Segment Start: DATA UNDER STUDY

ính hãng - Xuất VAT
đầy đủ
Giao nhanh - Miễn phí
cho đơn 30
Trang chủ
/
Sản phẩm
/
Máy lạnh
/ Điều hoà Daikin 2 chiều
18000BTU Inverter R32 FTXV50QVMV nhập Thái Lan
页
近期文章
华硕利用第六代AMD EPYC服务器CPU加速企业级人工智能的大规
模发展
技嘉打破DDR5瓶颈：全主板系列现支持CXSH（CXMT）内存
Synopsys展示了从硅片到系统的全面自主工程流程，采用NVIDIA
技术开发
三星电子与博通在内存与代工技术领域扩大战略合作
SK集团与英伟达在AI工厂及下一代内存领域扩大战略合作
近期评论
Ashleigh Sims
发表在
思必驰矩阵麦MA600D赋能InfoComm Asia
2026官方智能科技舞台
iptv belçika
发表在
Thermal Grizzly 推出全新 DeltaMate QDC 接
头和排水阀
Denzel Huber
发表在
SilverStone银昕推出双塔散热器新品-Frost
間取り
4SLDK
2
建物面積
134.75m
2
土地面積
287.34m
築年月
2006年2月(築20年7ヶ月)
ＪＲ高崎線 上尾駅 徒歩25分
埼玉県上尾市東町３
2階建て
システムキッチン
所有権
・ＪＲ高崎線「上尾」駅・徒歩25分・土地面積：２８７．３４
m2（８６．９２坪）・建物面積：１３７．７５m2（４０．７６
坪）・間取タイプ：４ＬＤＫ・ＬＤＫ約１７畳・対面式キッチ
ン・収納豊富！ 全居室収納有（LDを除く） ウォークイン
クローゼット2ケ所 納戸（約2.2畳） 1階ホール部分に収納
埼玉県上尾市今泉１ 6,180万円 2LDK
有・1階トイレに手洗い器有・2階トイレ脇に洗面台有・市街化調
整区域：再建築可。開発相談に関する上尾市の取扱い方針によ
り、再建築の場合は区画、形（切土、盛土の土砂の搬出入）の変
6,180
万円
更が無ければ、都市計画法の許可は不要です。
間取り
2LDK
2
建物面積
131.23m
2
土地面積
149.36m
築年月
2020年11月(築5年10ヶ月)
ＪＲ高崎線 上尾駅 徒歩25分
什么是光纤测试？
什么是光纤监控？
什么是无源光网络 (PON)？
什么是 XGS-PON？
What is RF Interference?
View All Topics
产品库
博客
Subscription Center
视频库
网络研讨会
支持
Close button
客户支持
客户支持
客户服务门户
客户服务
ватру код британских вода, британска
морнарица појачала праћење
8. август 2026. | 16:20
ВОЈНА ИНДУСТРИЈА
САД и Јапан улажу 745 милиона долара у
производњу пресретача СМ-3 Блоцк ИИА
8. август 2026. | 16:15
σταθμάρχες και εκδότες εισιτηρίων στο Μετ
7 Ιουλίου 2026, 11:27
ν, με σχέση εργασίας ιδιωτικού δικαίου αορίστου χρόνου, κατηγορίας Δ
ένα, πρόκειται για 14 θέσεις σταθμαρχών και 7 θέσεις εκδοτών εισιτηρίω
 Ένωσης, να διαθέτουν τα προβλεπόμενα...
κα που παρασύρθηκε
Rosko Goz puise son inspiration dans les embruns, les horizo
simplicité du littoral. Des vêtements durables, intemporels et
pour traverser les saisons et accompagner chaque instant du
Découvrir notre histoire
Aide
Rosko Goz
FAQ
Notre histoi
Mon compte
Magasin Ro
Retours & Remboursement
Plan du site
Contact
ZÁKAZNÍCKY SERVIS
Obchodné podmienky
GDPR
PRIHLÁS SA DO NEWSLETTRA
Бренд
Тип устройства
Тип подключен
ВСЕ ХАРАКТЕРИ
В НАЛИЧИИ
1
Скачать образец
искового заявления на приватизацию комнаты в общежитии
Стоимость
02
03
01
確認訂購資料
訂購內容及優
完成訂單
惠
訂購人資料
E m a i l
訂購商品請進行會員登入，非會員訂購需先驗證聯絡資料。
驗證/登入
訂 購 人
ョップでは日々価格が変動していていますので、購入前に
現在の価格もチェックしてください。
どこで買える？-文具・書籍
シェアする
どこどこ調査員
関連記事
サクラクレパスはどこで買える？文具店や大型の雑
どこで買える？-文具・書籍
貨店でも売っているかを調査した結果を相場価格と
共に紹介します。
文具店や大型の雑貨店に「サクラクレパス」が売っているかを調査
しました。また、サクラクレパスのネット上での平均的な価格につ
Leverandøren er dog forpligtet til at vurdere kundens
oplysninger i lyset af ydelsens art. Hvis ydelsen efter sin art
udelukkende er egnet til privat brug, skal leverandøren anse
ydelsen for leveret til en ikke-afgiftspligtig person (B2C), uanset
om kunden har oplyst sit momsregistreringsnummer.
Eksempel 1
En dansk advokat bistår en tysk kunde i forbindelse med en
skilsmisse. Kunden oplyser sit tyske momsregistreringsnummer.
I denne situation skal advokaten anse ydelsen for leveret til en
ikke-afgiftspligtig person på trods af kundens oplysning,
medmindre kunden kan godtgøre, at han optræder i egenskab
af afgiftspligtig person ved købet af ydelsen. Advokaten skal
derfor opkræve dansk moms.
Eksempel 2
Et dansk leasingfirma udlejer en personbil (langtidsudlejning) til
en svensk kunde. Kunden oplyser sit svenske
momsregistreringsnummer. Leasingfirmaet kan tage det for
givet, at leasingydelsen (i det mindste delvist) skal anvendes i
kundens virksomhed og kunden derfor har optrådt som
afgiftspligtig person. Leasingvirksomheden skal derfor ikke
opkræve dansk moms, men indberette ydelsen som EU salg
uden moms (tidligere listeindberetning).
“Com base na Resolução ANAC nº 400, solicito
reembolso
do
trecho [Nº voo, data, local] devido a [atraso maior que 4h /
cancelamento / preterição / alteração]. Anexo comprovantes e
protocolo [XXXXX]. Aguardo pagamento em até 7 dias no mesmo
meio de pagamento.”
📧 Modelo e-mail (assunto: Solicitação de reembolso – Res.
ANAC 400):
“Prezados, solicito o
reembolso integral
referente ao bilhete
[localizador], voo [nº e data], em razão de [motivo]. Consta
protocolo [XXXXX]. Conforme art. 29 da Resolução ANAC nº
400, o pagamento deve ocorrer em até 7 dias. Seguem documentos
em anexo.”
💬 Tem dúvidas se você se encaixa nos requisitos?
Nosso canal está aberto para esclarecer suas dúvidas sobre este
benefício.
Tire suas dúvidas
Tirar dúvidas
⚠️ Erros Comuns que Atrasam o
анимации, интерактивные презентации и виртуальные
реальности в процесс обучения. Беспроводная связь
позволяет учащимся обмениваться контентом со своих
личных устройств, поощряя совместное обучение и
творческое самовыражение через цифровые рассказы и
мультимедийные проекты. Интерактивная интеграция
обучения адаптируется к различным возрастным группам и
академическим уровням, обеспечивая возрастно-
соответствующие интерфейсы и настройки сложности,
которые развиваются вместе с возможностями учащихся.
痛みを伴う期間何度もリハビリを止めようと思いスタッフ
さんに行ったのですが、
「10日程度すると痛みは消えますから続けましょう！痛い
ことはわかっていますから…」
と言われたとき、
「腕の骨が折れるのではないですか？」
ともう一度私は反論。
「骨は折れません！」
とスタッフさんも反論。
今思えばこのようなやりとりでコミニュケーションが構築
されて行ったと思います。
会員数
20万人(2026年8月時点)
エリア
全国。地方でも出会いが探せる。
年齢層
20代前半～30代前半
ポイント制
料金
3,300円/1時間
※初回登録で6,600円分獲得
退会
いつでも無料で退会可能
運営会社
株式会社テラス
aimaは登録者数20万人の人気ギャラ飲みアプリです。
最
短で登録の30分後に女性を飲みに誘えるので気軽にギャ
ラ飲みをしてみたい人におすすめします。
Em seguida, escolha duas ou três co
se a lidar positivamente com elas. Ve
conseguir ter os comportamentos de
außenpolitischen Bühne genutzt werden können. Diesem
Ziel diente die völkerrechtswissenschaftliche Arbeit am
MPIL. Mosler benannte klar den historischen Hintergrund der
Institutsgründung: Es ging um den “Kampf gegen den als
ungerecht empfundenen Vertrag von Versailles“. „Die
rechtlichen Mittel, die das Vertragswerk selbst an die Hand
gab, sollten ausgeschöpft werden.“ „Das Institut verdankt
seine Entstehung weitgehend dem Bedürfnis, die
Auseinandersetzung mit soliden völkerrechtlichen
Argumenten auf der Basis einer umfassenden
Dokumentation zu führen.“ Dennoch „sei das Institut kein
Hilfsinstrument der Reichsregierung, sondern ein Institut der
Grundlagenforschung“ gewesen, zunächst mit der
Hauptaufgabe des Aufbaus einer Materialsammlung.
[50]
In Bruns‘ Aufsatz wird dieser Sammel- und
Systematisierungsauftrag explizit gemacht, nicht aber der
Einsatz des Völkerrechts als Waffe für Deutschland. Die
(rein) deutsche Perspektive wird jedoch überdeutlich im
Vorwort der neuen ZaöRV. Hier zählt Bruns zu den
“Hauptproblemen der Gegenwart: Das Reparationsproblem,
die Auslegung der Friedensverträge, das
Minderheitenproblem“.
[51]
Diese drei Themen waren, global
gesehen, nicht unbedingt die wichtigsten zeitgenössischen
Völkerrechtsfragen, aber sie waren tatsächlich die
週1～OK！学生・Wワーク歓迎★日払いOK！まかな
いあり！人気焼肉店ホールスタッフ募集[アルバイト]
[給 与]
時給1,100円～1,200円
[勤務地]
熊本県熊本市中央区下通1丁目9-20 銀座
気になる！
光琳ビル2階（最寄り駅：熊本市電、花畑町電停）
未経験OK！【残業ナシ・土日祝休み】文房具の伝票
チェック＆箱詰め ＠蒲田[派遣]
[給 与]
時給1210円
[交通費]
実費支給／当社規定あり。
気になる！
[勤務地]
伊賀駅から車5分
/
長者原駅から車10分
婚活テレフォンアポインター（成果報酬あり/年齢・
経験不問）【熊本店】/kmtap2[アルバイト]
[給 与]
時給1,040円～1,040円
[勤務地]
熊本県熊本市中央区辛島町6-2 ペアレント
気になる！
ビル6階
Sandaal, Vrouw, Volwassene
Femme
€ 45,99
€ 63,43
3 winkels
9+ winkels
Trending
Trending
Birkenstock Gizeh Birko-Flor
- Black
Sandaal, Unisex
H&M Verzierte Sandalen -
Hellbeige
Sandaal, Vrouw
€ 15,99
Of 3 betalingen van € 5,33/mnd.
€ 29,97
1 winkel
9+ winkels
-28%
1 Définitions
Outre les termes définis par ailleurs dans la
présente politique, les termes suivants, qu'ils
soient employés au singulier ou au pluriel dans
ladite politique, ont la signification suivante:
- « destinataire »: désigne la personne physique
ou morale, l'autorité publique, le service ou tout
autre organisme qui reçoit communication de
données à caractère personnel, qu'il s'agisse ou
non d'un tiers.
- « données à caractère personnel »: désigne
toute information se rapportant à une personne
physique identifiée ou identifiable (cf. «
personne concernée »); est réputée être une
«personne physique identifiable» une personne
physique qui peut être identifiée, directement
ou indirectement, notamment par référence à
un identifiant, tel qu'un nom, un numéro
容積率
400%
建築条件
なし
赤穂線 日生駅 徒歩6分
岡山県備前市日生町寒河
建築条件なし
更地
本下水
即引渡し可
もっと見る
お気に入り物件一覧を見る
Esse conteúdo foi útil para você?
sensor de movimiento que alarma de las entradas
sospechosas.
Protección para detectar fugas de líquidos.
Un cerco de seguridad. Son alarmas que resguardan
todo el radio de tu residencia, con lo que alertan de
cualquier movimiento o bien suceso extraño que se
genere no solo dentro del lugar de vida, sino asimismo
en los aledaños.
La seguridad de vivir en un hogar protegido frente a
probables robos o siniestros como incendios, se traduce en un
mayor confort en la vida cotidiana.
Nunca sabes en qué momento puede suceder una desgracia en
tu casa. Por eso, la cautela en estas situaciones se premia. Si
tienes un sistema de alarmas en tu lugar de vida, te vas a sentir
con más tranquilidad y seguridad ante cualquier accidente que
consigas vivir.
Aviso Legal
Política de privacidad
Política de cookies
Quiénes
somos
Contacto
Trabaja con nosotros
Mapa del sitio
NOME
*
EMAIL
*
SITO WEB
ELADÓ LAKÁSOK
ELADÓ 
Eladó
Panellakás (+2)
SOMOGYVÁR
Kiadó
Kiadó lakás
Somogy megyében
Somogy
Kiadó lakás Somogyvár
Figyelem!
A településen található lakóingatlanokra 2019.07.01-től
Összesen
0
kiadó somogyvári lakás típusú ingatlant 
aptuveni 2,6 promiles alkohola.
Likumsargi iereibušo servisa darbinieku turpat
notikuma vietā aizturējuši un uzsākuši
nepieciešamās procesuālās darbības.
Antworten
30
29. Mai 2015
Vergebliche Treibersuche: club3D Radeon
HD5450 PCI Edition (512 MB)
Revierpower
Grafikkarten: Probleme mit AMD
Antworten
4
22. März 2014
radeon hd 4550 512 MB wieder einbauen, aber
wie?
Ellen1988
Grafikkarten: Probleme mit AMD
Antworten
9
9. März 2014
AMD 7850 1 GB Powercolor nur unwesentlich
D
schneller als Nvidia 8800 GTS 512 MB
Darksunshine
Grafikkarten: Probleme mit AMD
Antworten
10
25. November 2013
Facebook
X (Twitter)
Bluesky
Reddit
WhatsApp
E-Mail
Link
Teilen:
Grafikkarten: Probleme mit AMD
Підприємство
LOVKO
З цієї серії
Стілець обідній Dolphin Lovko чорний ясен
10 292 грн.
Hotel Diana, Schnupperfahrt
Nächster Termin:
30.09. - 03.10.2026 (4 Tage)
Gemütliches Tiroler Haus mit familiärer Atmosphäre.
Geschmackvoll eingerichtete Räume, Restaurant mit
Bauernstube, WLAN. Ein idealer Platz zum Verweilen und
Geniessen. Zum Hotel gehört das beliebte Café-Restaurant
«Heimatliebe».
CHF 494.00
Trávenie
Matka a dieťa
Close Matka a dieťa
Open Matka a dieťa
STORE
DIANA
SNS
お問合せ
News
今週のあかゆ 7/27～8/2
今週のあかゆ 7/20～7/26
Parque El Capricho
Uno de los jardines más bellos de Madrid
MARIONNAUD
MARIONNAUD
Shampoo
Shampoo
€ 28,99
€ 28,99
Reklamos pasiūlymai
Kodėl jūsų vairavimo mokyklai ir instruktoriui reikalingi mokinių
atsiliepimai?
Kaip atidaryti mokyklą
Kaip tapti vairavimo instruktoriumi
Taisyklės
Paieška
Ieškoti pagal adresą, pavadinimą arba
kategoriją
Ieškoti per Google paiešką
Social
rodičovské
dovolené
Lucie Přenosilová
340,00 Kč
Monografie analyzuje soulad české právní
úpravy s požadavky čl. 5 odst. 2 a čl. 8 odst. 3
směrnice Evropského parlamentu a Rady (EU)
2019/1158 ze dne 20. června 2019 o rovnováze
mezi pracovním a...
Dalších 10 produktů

Segment End: DATA UNDER STUDY

WHAT YOU HAVE TO DO: All lines above containing the string "identifiée" are to be collected.

SOLUTION TO THIS TASK:
physique identifiée ou identifiable (cf. «
physique qui peut être identifiée, directement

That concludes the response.